The spindle cells of Kaposi sarcoma (KS) lesions primarily express Kaposi sarcoma herpesvirus (KSHV) latent genes with minimal expression of lytic genes. However, recent transcriptome analyses of KS lesions have shown high expression of KSHV open reading frame (ORF) 75, which is considered a late lytic gene based on analyses in primary effusion lymphoma (PEL) lines. ORF75 encodes a pseudo-amidotransferase that is part of the viral tegument, acts as a suppressor of innate immunity, and is essential for viral lytic replication. We assessed a representative KS lesion by RNAscope and found that ORF75 RNA was expressed in the majority of latency-associated nuclear antigen (LANA)-expressing cells. Luciferase fusion reporter constructs of the ORF75 promoter were analyzed for factors potentially driving its expression in KS. The ORF75 promoter construct showed high basal transcriptional activity in vitro in endothelial cells, mediated by a proximal consensus specificity protein 1 (Sp1) (GGGGCGGGGC) element along with two distal CCAAT boxes.

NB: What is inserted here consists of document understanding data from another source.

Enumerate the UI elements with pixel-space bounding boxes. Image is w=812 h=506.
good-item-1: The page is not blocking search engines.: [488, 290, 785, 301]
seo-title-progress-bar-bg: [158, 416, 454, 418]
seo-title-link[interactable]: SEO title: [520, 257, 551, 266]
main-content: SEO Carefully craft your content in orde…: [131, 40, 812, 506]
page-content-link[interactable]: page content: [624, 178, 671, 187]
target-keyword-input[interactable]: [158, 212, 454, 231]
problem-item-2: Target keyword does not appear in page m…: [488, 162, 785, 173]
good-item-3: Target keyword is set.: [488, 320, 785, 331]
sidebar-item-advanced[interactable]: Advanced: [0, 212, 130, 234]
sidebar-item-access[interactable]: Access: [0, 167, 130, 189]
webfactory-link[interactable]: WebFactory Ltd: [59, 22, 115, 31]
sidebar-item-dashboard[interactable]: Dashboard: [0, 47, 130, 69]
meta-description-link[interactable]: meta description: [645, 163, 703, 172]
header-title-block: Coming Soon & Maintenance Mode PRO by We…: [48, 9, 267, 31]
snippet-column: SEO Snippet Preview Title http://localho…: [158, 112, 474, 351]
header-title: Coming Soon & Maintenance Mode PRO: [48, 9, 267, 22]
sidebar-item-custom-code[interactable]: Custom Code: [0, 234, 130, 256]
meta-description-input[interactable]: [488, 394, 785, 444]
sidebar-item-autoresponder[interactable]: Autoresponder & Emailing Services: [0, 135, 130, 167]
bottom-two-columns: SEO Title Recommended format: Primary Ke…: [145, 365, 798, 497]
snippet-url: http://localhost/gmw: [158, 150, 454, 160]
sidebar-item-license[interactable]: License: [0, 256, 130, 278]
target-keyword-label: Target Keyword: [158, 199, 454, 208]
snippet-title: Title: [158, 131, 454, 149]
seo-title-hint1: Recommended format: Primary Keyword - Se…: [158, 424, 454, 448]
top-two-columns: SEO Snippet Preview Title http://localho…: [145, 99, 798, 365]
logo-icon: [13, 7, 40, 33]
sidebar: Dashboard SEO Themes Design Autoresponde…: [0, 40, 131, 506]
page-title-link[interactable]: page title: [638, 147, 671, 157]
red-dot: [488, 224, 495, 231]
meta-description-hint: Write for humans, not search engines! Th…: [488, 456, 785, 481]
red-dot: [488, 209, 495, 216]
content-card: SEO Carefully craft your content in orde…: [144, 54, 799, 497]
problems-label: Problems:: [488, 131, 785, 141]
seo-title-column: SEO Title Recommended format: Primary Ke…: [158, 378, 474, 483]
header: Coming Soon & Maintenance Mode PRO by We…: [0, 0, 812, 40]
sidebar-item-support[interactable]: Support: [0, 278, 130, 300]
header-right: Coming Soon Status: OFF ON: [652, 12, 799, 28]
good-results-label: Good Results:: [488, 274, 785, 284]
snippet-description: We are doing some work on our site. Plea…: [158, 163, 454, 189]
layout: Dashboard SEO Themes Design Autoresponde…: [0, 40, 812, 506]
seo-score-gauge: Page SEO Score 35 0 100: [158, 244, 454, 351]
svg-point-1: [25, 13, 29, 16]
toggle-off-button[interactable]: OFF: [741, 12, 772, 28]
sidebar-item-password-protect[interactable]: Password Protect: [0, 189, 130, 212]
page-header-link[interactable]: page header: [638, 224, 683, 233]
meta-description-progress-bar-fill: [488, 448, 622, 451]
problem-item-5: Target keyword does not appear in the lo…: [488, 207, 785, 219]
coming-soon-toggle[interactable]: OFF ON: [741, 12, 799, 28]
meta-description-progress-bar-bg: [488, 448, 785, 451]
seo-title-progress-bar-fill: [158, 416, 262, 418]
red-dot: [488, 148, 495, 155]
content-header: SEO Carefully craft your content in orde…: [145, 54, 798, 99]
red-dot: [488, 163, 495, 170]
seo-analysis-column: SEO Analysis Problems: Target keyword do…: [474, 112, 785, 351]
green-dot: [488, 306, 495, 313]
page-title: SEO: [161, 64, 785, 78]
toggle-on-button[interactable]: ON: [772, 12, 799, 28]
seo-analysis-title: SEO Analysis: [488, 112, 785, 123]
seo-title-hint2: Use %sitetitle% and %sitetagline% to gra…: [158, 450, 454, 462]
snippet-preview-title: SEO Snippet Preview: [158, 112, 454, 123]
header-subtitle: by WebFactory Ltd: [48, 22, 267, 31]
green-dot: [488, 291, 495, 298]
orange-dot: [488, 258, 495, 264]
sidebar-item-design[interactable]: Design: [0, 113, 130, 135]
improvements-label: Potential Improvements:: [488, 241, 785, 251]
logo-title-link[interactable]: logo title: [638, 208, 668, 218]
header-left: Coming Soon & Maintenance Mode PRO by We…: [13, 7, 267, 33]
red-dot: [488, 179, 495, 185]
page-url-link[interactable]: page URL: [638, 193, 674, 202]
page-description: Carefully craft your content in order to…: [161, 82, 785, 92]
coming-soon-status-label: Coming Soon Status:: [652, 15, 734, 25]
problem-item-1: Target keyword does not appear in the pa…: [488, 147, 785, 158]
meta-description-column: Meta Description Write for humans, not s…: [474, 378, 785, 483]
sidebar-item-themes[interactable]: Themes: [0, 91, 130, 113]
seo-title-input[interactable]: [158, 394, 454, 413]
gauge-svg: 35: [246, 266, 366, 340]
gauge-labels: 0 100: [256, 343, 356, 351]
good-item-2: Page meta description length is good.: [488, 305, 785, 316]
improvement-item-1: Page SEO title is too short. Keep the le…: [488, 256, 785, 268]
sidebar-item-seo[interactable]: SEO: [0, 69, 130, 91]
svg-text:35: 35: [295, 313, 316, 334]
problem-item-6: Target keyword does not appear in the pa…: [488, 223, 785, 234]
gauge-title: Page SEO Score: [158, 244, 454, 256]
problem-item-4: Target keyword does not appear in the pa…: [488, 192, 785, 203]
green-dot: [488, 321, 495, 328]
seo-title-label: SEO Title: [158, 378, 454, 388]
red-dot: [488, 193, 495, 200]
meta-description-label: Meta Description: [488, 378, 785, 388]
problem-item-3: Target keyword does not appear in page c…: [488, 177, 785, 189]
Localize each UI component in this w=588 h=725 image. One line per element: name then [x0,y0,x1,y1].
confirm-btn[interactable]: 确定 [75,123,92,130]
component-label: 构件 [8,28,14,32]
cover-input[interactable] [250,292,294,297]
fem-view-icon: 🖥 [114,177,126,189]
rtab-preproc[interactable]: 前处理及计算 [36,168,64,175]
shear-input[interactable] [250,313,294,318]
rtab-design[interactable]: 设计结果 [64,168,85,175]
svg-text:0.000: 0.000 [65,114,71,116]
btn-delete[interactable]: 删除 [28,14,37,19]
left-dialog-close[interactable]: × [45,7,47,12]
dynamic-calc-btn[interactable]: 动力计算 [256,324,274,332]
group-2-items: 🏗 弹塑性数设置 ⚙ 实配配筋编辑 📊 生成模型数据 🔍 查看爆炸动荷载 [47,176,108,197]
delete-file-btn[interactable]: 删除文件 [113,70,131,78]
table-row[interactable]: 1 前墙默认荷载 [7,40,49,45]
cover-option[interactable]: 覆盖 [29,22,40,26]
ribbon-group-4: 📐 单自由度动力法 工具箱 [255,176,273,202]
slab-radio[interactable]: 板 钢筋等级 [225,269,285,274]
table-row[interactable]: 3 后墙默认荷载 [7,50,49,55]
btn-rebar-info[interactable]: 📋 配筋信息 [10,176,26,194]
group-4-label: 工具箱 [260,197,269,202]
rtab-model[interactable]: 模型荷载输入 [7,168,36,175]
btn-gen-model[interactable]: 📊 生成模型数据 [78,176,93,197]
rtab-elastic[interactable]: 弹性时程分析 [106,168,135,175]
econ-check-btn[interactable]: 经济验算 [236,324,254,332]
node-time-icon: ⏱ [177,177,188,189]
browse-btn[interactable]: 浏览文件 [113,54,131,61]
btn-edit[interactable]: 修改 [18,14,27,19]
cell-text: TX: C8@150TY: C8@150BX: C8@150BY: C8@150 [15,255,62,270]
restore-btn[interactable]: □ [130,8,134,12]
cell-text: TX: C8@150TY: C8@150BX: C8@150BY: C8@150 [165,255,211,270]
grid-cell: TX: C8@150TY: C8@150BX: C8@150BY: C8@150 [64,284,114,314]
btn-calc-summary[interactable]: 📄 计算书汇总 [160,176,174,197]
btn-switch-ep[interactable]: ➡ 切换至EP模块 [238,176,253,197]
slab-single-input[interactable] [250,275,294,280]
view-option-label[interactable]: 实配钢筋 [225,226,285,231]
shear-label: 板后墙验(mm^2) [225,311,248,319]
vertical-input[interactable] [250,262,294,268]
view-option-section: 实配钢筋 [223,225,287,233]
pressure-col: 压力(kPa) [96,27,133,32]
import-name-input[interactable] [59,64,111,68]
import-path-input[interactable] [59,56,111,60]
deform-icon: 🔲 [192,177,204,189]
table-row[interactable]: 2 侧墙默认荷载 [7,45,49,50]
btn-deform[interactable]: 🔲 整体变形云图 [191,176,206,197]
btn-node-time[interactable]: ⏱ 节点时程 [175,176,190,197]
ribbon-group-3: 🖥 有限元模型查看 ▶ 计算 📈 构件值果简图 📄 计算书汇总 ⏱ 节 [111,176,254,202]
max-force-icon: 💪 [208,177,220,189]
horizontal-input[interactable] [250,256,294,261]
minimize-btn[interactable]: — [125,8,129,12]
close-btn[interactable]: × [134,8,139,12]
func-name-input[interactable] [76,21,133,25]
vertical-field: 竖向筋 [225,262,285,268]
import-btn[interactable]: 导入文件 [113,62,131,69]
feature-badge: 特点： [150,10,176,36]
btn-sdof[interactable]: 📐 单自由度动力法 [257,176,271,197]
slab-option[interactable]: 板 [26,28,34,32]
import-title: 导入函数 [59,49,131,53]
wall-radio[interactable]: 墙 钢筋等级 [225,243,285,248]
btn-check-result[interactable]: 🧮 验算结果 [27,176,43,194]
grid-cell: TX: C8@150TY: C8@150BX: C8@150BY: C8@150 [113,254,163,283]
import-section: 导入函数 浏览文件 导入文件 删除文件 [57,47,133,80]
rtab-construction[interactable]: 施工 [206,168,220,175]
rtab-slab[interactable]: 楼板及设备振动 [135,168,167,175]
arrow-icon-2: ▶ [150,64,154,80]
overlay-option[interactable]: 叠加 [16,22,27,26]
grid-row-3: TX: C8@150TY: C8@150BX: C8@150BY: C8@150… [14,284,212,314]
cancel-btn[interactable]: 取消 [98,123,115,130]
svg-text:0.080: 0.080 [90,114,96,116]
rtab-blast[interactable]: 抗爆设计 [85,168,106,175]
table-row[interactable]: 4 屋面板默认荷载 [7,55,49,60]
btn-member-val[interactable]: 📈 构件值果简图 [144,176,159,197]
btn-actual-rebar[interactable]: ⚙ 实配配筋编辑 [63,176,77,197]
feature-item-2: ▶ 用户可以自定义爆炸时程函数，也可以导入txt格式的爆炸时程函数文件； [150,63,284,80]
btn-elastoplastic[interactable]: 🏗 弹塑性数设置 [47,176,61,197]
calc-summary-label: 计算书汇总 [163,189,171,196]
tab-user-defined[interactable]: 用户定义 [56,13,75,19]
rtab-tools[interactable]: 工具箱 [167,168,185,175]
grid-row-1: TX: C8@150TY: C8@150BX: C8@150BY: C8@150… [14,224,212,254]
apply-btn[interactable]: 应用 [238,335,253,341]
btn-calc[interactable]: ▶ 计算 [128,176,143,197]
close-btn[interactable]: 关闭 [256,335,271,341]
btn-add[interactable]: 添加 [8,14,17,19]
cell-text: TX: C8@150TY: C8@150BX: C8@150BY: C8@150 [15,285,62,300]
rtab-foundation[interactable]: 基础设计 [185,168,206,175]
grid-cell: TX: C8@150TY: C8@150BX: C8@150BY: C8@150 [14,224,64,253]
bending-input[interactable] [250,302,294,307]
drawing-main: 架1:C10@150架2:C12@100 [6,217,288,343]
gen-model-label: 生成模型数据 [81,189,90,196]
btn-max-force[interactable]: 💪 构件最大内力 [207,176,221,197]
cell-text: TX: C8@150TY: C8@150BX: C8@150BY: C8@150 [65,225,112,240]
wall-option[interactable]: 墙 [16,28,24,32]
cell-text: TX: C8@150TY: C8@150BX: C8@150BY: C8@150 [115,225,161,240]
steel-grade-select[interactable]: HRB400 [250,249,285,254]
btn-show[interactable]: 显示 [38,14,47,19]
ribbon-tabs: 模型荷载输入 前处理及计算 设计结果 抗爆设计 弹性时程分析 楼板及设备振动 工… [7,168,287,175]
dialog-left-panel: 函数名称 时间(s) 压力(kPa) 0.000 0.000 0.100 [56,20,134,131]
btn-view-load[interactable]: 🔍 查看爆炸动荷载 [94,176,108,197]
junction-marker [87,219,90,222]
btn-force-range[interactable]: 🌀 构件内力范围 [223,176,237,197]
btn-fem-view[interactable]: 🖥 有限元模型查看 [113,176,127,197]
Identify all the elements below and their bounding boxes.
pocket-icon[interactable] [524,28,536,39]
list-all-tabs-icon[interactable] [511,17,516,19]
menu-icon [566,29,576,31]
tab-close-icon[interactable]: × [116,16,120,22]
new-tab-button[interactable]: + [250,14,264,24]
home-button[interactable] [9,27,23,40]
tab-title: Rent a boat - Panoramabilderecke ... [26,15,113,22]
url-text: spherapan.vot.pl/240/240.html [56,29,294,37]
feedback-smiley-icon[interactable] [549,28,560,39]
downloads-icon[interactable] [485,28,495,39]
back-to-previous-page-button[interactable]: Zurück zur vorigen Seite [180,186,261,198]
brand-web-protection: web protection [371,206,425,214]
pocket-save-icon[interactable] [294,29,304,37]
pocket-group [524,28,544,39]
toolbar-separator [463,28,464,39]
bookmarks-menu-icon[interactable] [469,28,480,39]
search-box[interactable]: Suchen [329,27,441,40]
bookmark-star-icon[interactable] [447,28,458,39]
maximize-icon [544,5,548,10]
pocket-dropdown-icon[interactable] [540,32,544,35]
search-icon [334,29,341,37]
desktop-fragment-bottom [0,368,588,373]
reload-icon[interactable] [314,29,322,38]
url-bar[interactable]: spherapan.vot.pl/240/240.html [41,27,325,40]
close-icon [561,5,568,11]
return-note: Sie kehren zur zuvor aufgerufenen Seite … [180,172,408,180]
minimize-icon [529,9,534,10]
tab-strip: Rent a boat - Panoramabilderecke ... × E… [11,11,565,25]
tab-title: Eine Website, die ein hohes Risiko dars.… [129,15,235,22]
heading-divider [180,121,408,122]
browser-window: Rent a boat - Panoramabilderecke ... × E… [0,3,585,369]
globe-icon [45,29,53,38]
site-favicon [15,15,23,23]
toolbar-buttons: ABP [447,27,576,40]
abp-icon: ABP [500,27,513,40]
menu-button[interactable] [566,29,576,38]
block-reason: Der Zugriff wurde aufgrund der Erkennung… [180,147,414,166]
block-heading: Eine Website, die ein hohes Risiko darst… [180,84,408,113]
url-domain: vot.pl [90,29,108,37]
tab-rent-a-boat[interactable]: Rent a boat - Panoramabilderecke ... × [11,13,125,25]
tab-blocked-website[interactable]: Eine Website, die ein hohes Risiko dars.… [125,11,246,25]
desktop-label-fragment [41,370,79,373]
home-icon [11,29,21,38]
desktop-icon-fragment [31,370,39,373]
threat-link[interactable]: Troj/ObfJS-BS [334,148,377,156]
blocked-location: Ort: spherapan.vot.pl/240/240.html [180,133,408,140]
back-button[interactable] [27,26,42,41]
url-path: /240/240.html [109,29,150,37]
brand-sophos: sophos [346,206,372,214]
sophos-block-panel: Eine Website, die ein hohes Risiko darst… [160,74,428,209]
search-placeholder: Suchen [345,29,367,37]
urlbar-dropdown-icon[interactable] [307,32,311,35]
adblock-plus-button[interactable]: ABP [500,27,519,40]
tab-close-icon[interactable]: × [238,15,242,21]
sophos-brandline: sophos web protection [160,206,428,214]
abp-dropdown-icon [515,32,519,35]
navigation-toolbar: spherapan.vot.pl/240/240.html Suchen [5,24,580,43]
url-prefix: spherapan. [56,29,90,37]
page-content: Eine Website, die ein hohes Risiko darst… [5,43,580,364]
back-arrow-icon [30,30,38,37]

Sp proteins formed complexes with the proximal consensus Sp1 element to activate ORF75 promoter transcription. We also found evidence that a repressive factor or factors in B cells, but not endothelial or epithelial cells, interacted with more distal elements in the ORF75 promoter region to repress constitutive ORF75 expression in B cells. Alternate forms of Sp1 were found to accumulate during latency and showed substantial enrichment during viral lytic replication in PEL cells and infected endothelial cells, but their functional significance is unclear. We also found that ORF75 can in turn upregulate its own expression and that of other KSHV genes. Thus, while ORF75 acts primarily as a lytic gene in PEL cell lines, Sp proteins induce substantial constitutive ORF75 transcription in infected endothelial cells and this can account for its high expression in KS lesions.